Your job is to report every line of the entries that has "Колосники".

=== Begin Enclosure ===

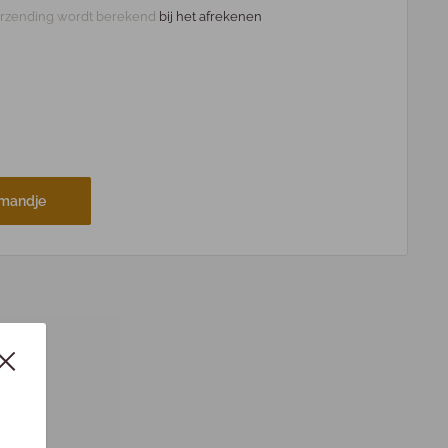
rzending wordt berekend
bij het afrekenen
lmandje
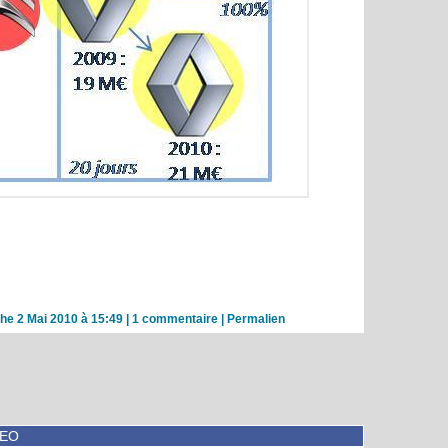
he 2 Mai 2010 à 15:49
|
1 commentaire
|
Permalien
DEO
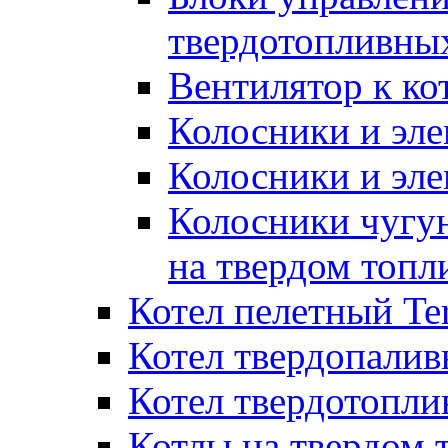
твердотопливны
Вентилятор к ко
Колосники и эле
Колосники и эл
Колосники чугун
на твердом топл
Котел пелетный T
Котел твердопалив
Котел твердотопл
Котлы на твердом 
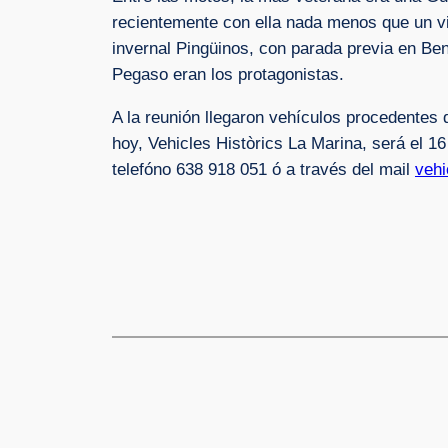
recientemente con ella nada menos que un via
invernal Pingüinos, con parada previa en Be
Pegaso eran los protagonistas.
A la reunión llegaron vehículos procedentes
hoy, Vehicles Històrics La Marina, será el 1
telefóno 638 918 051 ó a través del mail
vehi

=== End Enclosure ===
=== Begin Enclosure ===

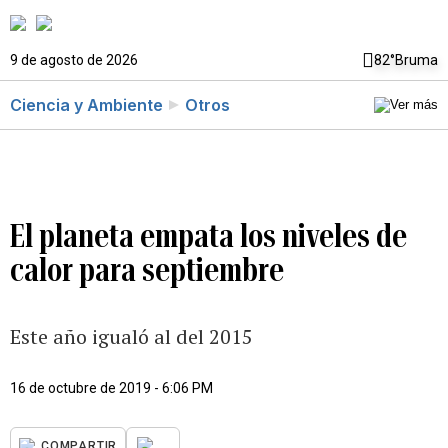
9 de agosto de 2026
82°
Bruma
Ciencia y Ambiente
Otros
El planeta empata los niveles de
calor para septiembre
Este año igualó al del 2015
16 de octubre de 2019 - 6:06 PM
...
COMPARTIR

=== End Enclosure ===

Exercise answer:
Колосники и эле
Колосники и эл
Колосники чугун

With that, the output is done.